Companies with lots of physical locations now are using them more in ways that complement their online channels. Shoppers still like to touch and try on products, and they often flock to stores and malls to socialize and discover new things — and to pick up or exchange goods bought online.

There’s a reason the term “retail therapy” was coined to describe an uplifting experience.

Shay used a football-field analogy to illustrate the transformation. Years ago, he said,  brick-and-mortar retailers were playing near one end zone, while online retailers were at the other. Now, most of the activity is in the middle of the field.

“We think stores have a long life,” agreed Doug McMillon, president and CEO of Walmart and another speaker at the Tucson conference, hosted by the university’s College of Agriculture and Life Sciences. “Stores will become hybrids, with dual purposes.”

For example, McMillon discussed Walmart’s strategy to focus on grocery deliveries from its stores, which are located within 10 miles of 90 percent of the American population.

The companies that have shuttered stores tend to be those that lack desirable products, don’t offer fun or interesting shopping experiences and haven’t continued to innovate and develop, said Sarah Quinlan, a retail strategist at QAM Ltd.

They also tend to be concentrated in places with stagnant population growth, she said, noting that Arizona ranks among the best places for attracting newcomers from other states.

Tariff dangers: ‘Self-inflicted’ wounds

What seems to keep retail-industry executives up at night isn’t so much the shift to more online sales but rather the potential for “self-inflicted” policy wounds, Shay said.
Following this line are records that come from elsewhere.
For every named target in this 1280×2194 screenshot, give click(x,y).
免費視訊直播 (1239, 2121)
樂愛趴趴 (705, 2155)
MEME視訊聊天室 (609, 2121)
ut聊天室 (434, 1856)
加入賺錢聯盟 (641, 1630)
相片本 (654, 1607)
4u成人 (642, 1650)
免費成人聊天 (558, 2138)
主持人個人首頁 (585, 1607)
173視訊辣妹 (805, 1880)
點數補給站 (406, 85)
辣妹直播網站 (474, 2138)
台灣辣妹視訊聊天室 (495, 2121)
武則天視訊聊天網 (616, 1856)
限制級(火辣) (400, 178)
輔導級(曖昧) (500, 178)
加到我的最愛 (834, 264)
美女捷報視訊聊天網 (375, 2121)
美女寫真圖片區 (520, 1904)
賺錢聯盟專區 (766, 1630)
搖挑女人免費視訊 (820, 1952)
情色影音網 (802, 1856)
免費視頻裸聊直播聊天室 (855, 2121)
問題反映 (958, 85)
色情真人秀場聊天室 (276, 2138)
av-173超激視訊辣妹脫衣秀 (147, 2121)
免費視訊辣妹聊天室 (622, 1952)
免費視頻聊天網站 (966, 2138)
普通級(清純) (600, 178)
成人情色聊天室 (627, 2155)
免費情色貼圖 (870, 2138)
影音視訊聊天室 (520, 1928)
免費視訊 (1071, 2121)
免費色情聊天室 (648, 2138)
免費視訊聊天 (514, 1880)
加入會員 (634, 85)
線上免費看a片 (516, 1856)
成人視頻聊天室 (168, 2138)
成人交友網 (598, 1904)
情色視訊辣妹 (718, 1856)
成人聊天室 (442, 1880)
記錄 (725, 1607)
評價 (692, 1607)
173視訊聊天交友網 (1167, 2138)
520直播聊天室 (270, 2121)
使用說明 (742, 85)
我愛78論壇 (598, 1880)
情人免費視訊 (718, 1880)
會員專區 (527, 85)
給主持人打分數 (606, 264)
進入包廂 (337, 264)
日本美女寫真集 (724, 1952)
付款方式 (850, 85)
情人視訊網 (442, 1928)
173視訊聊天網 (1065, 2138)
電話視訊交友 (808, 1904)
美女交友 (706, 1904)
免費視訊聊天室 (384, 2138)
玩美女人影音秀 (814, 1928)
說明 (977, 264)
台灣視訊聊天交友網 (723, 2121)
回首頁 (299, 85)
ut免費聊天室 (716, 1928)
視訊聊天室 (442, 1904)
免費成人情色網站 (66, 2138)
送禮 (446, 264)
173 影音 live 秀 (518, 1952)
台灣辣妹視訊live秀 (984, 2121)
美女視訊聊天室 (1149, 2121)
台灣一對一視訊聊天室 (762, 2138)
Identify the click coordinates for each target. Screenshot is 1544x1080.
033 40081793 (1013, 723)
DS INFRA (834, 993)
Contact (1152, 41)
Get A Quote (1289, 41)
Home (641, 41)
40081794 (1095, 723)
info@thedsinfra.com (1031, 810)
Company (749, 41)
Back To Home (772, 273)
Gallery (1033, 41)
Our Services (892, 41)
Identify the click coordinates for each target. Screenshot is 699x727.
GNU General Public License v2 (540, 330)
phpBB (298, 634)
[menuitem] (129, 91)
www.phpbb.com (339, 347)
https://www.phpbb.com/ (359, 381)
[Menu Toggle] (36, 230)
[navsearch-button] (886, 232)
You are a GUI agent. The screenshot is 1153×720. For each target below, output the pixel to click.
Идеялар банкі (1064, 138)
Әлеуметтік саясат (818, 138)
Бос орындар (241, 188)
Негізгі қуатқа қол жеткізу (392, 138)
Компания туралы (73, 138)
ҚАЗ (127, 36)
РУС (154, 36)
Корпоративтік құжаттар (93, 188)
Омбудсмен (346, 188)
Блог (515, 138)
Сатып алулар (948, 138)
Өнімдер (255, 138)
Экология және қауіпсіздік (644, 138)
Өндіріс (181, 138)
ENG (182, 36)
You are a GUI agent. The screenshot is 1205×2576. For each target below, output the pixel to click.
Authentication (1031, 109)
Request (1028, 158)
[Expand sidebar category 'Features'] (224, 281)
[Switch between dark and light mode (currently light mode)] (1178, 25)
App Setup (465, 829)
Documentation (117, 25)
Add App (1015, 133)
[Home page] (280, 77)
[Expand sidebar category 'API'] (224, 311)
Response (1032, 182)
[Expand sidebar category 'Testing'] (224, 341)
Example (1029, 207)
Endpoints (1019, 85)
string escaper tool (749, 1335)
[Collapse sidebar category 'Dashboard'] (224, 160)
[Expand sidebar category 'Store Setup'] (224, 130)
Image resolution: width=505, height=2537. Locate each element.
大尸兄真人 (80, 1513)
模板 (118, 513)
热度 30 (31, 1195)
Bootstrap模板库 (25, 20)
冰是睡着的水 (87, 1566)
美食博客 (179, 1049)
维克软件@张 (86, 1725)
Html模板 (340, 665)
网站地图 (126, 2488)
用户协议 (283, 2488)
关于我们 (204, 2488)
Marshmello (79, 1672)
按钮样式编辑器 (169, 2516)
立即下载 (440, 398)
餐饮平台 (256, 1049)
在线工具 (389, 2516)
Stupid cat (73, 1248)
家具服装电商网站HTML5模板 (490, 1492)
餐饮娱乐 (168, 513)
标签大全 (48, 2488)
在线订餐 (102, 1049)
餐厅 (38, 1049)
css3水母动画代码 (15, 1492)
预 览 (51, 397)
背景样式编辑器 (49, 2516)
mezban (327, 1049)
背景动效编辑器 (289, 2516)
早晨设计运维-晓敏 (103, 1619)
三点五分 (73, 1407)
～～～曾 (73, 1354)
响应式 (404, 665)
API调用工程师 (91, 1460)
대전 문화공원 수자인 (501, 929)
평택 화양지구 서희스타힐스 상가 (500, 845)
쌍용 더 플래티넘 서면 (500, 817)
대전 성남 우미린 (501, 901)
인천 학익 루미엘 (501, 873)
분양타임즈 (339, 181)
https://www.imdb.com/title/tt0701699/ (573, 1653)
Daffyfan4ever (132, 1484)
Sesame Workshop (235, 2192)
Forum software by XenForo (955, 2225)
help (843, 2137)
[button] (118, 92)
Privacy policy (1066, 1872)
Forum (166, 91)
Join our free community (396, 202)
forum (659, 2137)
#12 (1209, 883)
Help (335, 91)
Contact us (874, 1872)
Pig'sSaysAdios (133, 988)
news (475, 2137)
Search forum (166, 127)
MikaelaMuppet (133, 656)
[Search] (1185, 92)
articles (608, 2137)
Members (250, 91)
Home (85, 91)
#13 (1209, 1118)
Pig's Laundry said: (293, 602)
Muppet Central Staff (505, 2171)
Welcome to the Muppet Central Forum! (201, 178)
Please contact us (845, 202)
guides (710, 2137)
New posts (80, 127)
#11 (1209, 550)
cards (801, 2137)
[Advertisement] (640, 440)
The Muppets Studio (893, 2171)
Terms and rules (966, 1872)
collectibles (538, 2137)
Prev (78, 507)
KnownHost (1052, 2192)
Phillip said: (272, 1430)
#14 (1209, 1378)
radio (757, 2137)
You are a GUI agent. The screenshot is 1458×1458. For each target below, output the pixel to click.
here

Above all, he cited new tariffs on products like lumber, steel and aluminum and the prospect of trade wars if current tensions can’t be ironed out with China, Canada, Mexico and other nations.

Tariffs increase product costs and are a type of tax on consumers, he said. Shay also cited possible border closings and government shutdowns as two other worrisome threats.

During the Tucson conference, President Trump posted on Twitter that he was backing off from an immediate threat to close the border with Mexico — a development that elicited applause from those in attendance. However, Trump raised the possibility of price-inflating tariffs on vehicles made in Mexico.

“What worries retailers isn’t too many stores or distracted consumers,” said Quinlan. “It’s tariffs and trade disruptions.”